_Required work_
Retype the records exactly, including every line.

_Saved entries_
^^^^^^^^^^^^^^^^

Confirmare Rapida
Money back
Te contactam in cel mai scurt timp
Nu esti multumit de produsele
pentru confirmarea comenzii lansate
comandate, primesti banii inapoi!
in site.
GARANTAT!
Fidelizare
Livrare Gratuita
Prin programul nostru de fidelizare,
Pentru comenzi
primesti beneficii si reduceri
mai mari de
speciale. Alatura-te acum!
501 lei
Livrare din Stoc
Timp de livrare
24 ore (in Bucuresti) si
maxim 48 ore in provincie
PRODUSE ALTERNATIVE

^^^^^^^^^^^^^^^^

_Exercise answer_
Confirmare Rapida
Money back
Te contactam in cel mai scurt timp
Nu esti multumit de produsele
pentru confirmarea comenzii lansate
comandate, primesti banii inapoi!
in site.
GARANTAT!
Fidelizare
Livrare Gratuita
Prin programul nostru de fidelizare,
Pentru comenzi
primesti beneficii si reduceri
mai mari de
speciale. Alatura-te acum!
501 lei
Livrare din Stoc
Timp de livrare
24 ore (in Bucuresti) si
maxim 48 ore in provincie
PRODUSE ALTERNATIVE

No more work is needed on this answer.